Regulation of mitochondrial iron homeostasis by sideroflexin 2
- J Physiol Sci. 2019 Mar;69(2):359-373. doi: 10.1007/s12576-018-0652-2.
- 1. Department of Molecular Physiology, Faculty of Life Sciences, Kumamoto University, Honjo 1-1-1, Chuo-Ku, Kumamoto, 860-8556, Japan.
- 2. Department of Molecular Physiology, Faculty of Life Sciences, Kumamoto University, Honjo 1-1-1, Chuo-Ku, Kumamoto, 860-8556, Japan. [email protected].
- 3. Precursory Research for Embryonic Science and Technology (PRESTO), Japan Science and Technology Agency (JST), Kawaguchi, 332-0012, Japan. [email protected].
- 4. Department of Molecular Enzymology, Faculty of Life Sciences, Kumamoto University, Kumamoto, 860-8556, Japan.
- 5. Center for Metabolic Regulation of Healthy Aging, Faculty of Life Sciences, Kumamoto University, Kumamoto, 860-8556, Japan.
- 6. Precursory Research for Embryonic Science and Technology (PRESTO), Japan Science and Technology Agency (JST), Kawaguchi, 332-0012, Japan.
- 7. Department of Molecular Physiology, Faculty of Life Sciences, Kumamoto University, Honjo 1-1-1, Chuo-Ku, Kumamoto, 860-8556, Japan. [email protected].

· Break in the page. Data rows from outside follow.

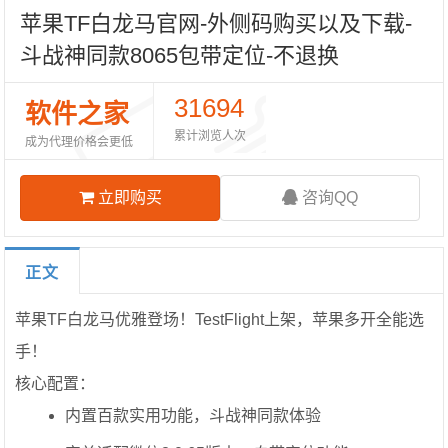
苹果TF白龙马官网-外侧码购买以及下载-
斗战神同款8065包带定位-不退换
31694
软件之家
累计浏览人次
成为代理价格会更低
立即购买
咨询QQ
正文
苹果TF白龙马优雅登场！TestFlight上架，苹果多开全能选
手！
核心配置：
内置百款实用功能，斗战神同款体验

- 8. Center for Metabolic Regulation of Healthy Aging, Faculty of Life Sciences, Kumamoto University, Kumamoto, 860-8556, Japan. [email protected].
- 9. Neutron Therapy Research Center, Okayama University, Okayama, 700-8558, Japan. [email protected].
Mitochondrial iron is indispensable for heme biosynthesis and iron-sulfur cluster assembly. Several mitochondrial transmembrane proteins have been implicated to function in the biosynthesis of heme and iron-sulfur clusters by transporting reaction intermediates. However, several mitochondrial proteins related to iron metabolism remain uncharacterized. Here, we show that human sideroflexin 2 (SFXN2), a member of the SFXN protein family, is involved in mitochondrial iron metabolism. SFXN2 is an evolutionarily conserved protein that localized to mitochondria via its transmembrane domain. SFXN2-knockout (KO) cells had an increased mitochondrial iron content, which was associated with decreases in the heme content and heme-dependent enzyme activities. By contrast, the activities of iron-sulfur cluster-dependent Enzymes were unchanged in SFXN2-KO cells. Moreover, abnormal iron metabolism impaired mitochondrial respiration in SFXN2-KO cells and accelerated iron-mediated death of these cells. Our findings demonstrate that SFXN2 functions in mitochondrial iron metabolism by regulating heme biosynthesis.